• _PROBLEM STATEMENT_
What lines in the records include the string "Wegen"? Return each one.

• _DATASET_

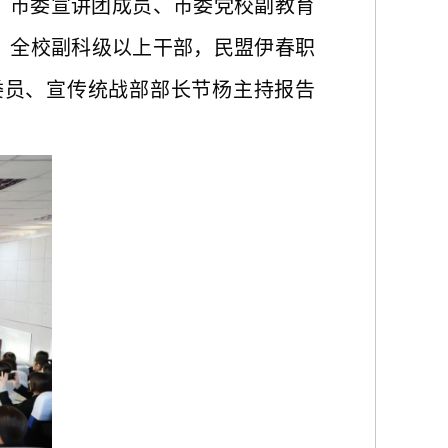
。市委宣讲团成员、市委党校副教育
，全校副科级以上干部，民盟伊春职
委员
、
宣传统战部部长节杨主持报告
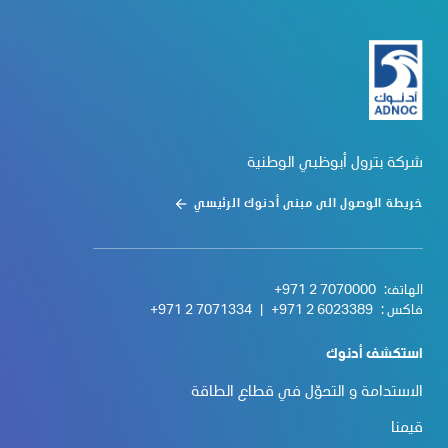
شركة بترول أبوظبي الوطنية
خريطة الوصول الى مبنى أدنوك الرئيسي
الهاتف:
+971 2 7070000
فاكس :
+971 2 6023389
|
+971 2 7071334
استكشف أدنوك
الاستدامة و التحوّل في قطاع الطاقة
قيمنا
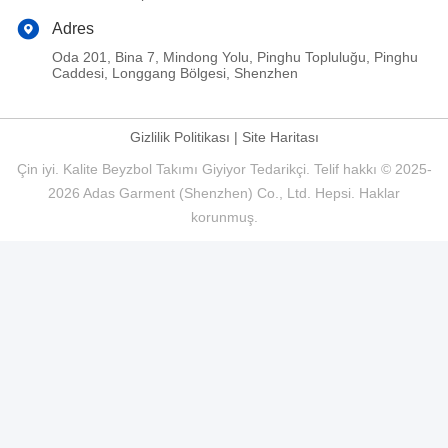
Adres
Oda 201, Bina 7, Mindong Yolu, Pinghu Topluluğu, Pinghu
Caddesi, Longgang Bölgesi, Shenzhen
Gizlilik Politikası
|
Site Haritası
Çin iyi. Kalite Beyzbol Takımı Giyiyor Tedarikçi. Telif hakkı © 2025-
2026 Adas Garment (Shenzhen) Co., Ltd. Hepsi. Haklar
korunmuş.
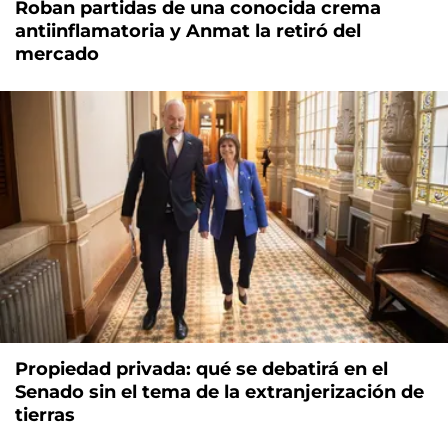
Roban partidas de una conocida crema
antiinflamatoria y Anmat la retiró del
mercado
Propiedad privada: qué se debatirá en el
Senado sin el tema de la extranjerización de
tierras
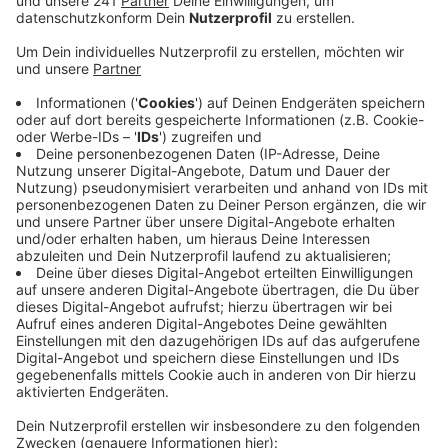
Anzeige
Seit Juni machen ein Planungsbüro und ein
Architektenbüro eine Entwicklungsstudie zu dem
Thema. Das bisher unbebaute Gelände an der
Niederfeldstraße in der Nähe der Wacht am Rhein ist
aus Sicht der Stadt hoch attraktiv: Nah am Rhein, nah
am Neulandpark und trotzdem gut in die City
eingebunden. Wegen der direkten Nähe zum Chempark
ist eine Wohnbebauung an dieser Stelle nicht möglich.
In der Vergangenheit haben sich auf dem Gelände
immer wieder Obdachlose getroffen, um zu zelten.
Bis zum Jahresende erwartet die Stadt Ergebnisse
aus der Studie, dann sollen auch wir Leverkusener in
den Prozess eingebunden werden. Wegen Corona wird
das wohl auf digitalem Weg stattfinden, heißt es.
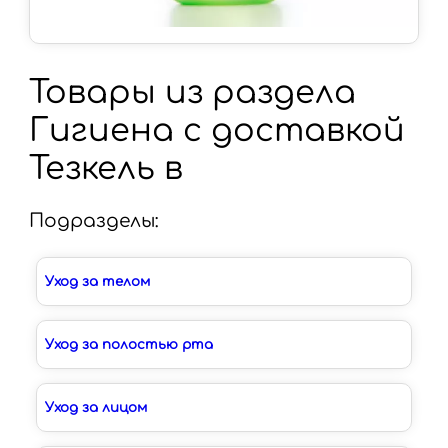
Товары из раздела
Гигиена с доставкой
Тезкель в
Подразделы:
Уход за телом
Уход за полостью рта
Уход за лицом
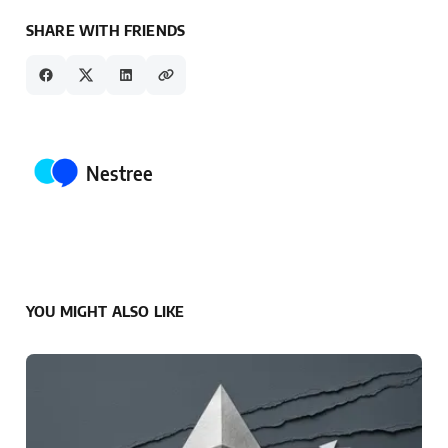
SHARE WITH FRIENDS
Posted by
Nestree
YOU MIGHT ALSO LIKE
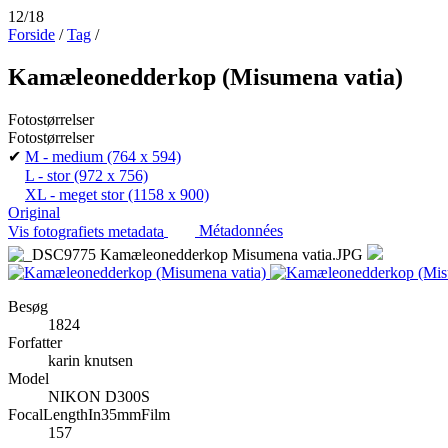
12/18
Forside
/
Tag
/
Kamæleonedderkop (Misumena vatia)
Fotostørrelser
Fotostørrelser
✔
M - medium
(764 x 594)
L - stor
(972 x 756)
XL - meget stor
(1158 x 900)
Original
Vis fotografiets metadata
Métadonnées
Besøg
1824
Forfatter
karin knutsen
Model
NIKON D300S
FocalLengthIn35mmFilm
157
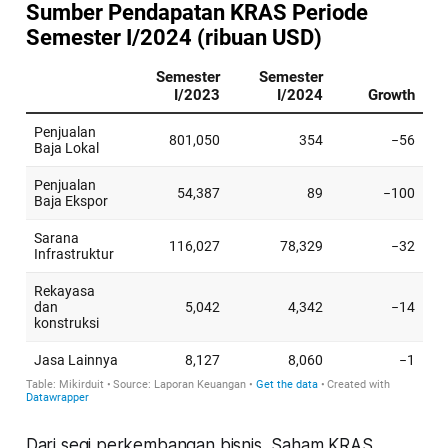
Dari segi perkembangan bisnis, Saham KRAS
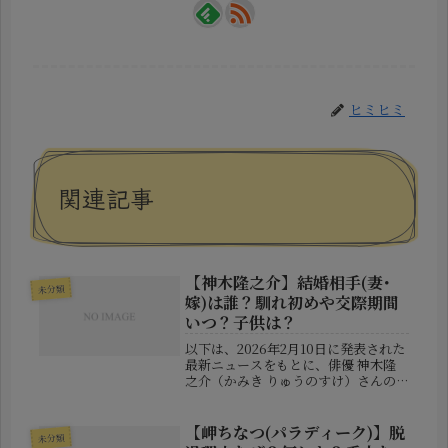
ヒミヒミ
関連記事
【神木隆之介】結婚相手(妻･
未分類
嫁)は誰？馴れ初めや交際期間
いつ？子供は？
以下は、2026年2月10日に発表された
最新ニュースをもとに、俳優 神木隆
之介（かみき りゅうのすけ）さんの
結婚について 分かりやすくまとめた
記事です。元記事とは異なる表現で構
成しており、読みやすさ・情報の正確
【岬ちなつ(パラディーク)】脱
未分類
さに配慮しています（文字数は5...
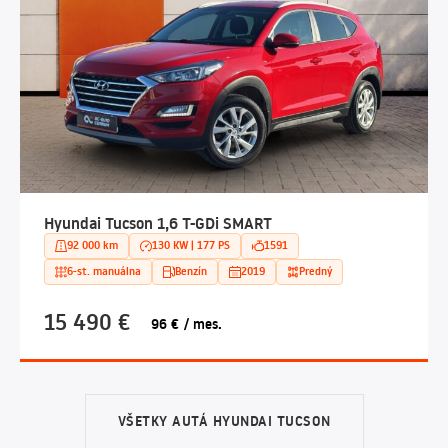
Hyundai Tucson 1,6 T-GDi SMART
92 000 km
130 KW | 177 PS
1591
6-st. manuálna
Benzín
2019
Predný
15 490 €
96 € / mes.
VŠETKY AUTÁ HYUNDAI TUCSON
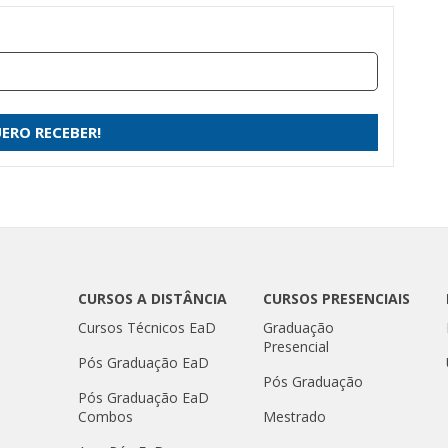
CURSOS A DISTÂNCIA
CURSOS PRESENCIAIS
Cursos Técnicos EaD
Graduação
Presencial
Pós Graduação EaD
Pós Graduação
Pós Graduação EaD
Combos
Mestrado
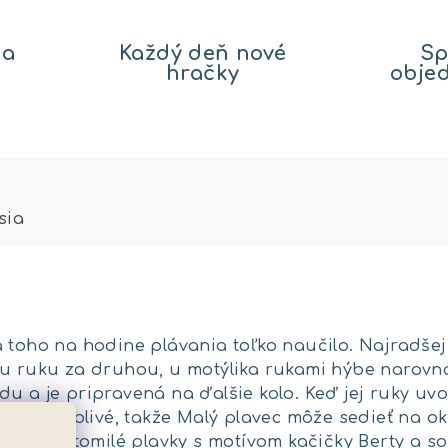
na
Každý deň nové
Sp
hračky
obje
sia
 toho na hodine plávania toľko naučilo. Najradšej 
u ruku za druhou, u motýlika rukami hýbe narovnak
u a je pripravená na ďalšie kolo. Keď jej ruky uvo
tiež pohyblivé, takže Malý plavec môže sedieť na 
pka a roztomilé plavky s motívom kačičky Berty a 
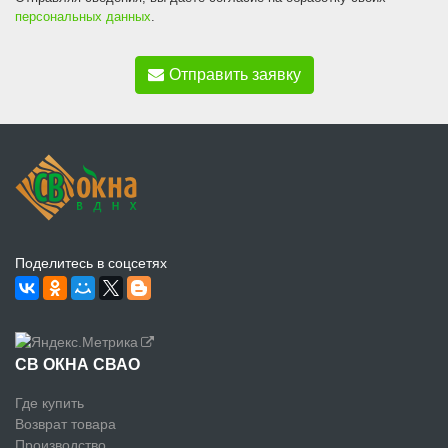
персональных данных
.
Отправить заявку
Поделитесь в соцсетях
СВ ОКНА СВАО
Где купить
Возврат товара
Производство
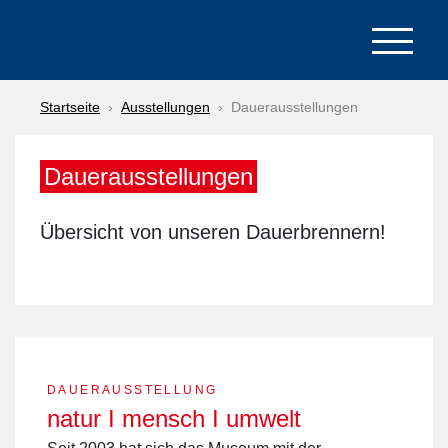
Startseite
Ausstellungen
Dauerausstellungen
Dauerausstellungen
Übersicht von unseren Dauerbrennern!
DAUERAUSSTELLUNG
natur I mensch I umwelt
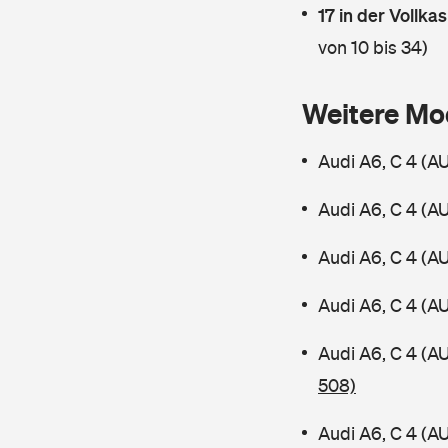
17 in der Vollk
von 10 bis 34)
Weitere Mo
Audi A6, C 4 (A
Audi A6, C 4 (A
Audi A6, C 4 (A
Audi A6, C 4 (A
Audi A6, C 4 (A
508)
Audi A6, C 4 (A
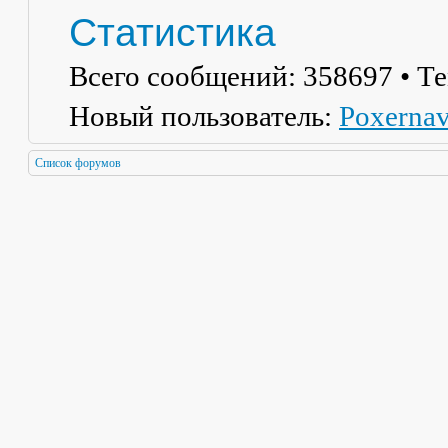
Статистика
Всего сообщений:
358697
• Т
Новый пользователь:
Poxerna
Список форумов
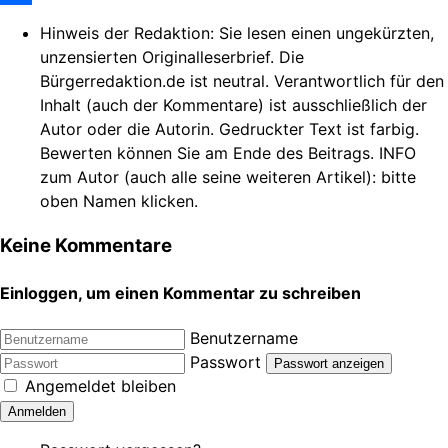
Share
Hinweis der Redaktion:
Sie lesen einen ungekürzten,
unzensierten Originalleserbrief. Die
Bürgerredaktion.de ist neutral. Verantwortlich für den
Inhalt (auch der Kommentare) ist ausschließlich der
Autor oder die Autorin. Gedruckter Text ist farbig.
Bewerten können Sie am Ende des Beitrags. INFO
zum Autor (auch alle seine weiteren Artikel): bitte
oben Namen klicken.
Keine Kommentare
Einloggen, um einen Kommentar zu schreiben
Benutzername
Passwort
Passwort anzeigen
Angemeldet bleiben
Anmelden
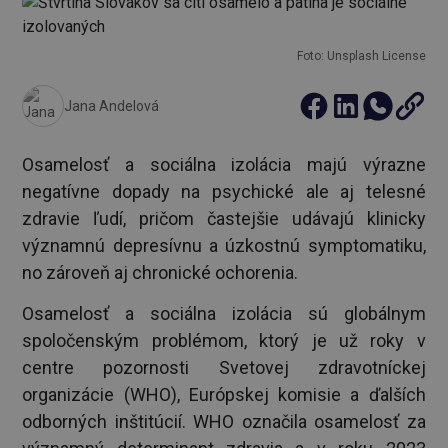
Foto: Unsplash License
Jana Andelová
Osamelosť a sociálna izolácia majú výrazne
negatívne dopady na psychické ale aj telesné
zdravie ľudí, pričom častejšie udávajú klinicky
významnú depresívnu a úzkostnú symptomatiku,
no zároveň aj chronické ochorenia.
Osamelosť a sociálna izolácia sú globálnym
spoločenským problémom, ktorý je už roky v
centre pozornosti Svetovej zdravotníckej
organizácie (WHO), Európskej komisie a ďalších
odborných inštitúcií. WHO označila osamelosť za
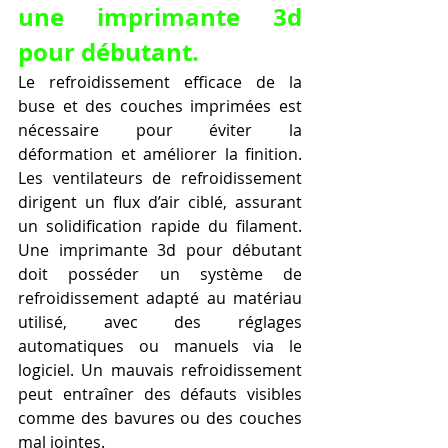
une imprimante 3d 
pour débutant.
Le refroidissement efficace de la 
buse et des couches imprimées est 
nécessaire pour éviter la 
déformation et améliorer la finition. 
Les ventilateurs de refroidissement 
dirigent un flux d’air ciblé, assurant 
un solidification rapide du filament. 
Une imprimante 3d pour débutant 
doit posséder un système de 
refroidissement adapté au matériau 
utilisé, avec des réglages 
automatiques ou manuels via le 
logiciel. Un mauvais refroidissement 
peut entraîner des défauts visibles 
comme des bavures ou des couches 
mal jointes.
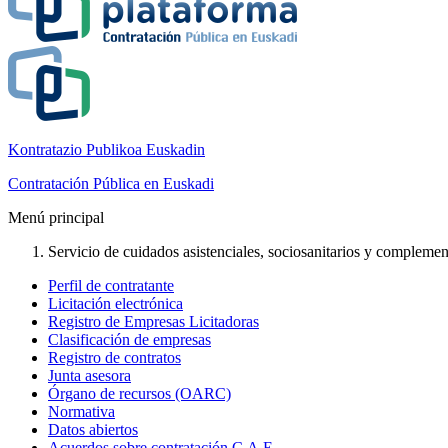
Kontratazio Publikoa Euskadin
Contratación Pública en Euskadi
Menú principal
Servicio de cuidados asistenciales, sociosanitarios y complement
Perfil de contratante
Licitación electrónica
Registro de Empresas Licitadoras
Clasificación de empresas
Registro de contratos
Junta asesora
Órgano de recursos (OARC)
Normativa
Datos abiertos
Acuerdos sobre contratación C.A.E.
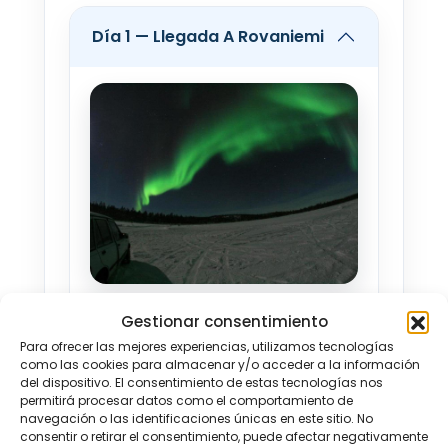
Día 1 — Llegada A Rovaniemi
Bienvenidos a Finlandia, la tierra
Gestionar consentimiento
de los mil lagos. Llegada a
Para ofrecer las mejores experiencias, utilizamos tecnologías
como las cookies para almacenar y/o acceder a la información
Rovaniemi, la capital de la Laponia
del dispositivo. El consentimiento de estas tecnologías nos
permitirá procesar datos como el comportamiento de
finlandesa. Laponia es lo más
navegación o las identificaciones únicas en este sitio. No
cercano a la realidad para
consentir o retirar el consentimiento, puede afectar negativamente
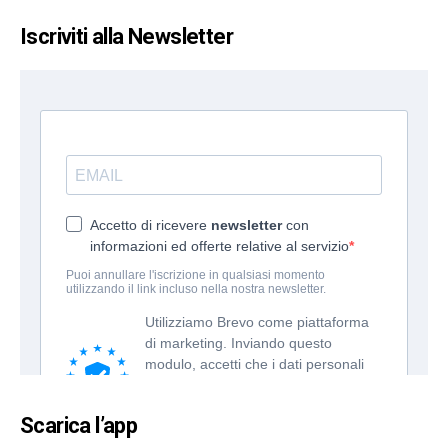
Iscriviti alla Newsletter
Scarica l’app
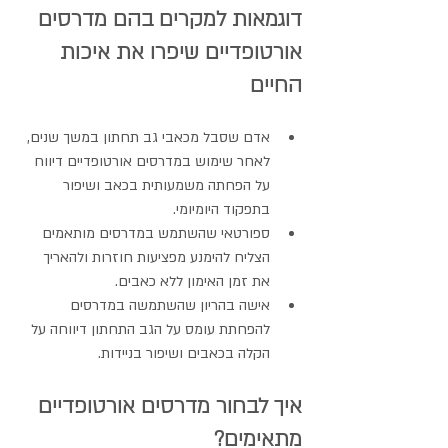
דוגמאות למקרים בהם מדרסים 
אורטופדיים שיפרו את איכות 
החיים
אדם שסבל מכאבי גב תחתון במשך שנים, 
לאחר שימוש במדרסים אורטופדיים דיווח 
על הפחתה משמעותית בכאב ושיפור 
בתפקוד היומיומי.
ספורטאי שהשתמש במדרסים מותאמים 
הצליח להימנע מפציעות חוזרות ולהאריך 
את זמן האימון ללא כאבים.
אישה בהריון שהשתמשה במדרסים 
להפחתת עומס על הגב התחתון דיווחה על 
הקלה בכאבים ושיפור בניידות.
איך לבחור מדרסים אורטופדיים 
מתאימים?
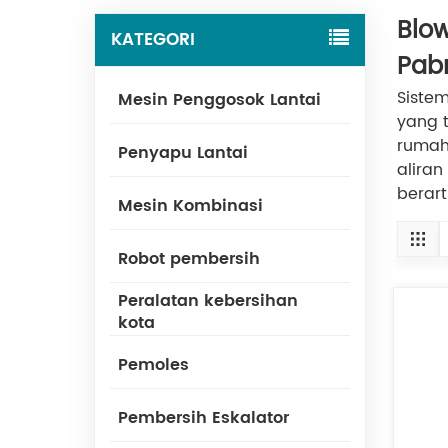
Blow
KATEGORI
Pab
Siste
Mesin Penggosok Lantai
yang t
rumah,
Penyapu Lantai
aliran
berar
Mesin Kombinasi
Robot pembersih
Peralatan kebersihan
kota
Pemoles
Pembersih Eskalator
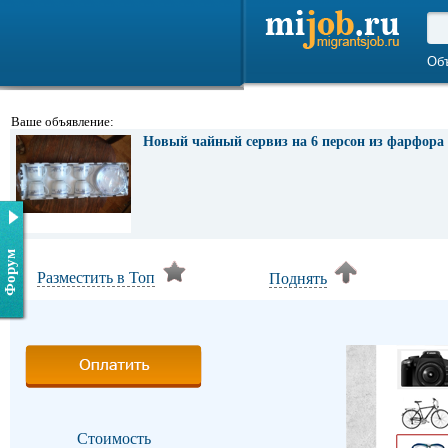
Об
Ваше объявление:
Новый чайный сервиз на 6 персон из фарфора
Форум
Разместить в Топ
Поднять
Стоимость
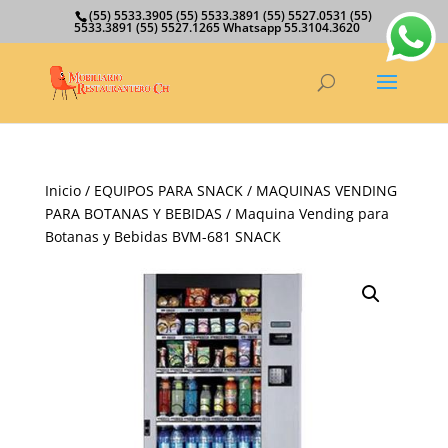
(55) 5533.3905 (55) 5533.3891 (55) 5527.0531 (55)
5533.3891 (55) 5527.1265 Whatsapp 55.3104.3620
Inicio
/
EQUIPOS PARA SNACK
/
MAQUINAS VENDING
PARA BOTANAS Y BEBIDAS
/ Maquina Vending para
Botanas y Bebidas BVM-681 SNACK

• _YOUR SOLUTION_
eingebunden. Wegen der direkten Nähe zum Chempark
den Prozess eingebunden werden. Wegen Corona wird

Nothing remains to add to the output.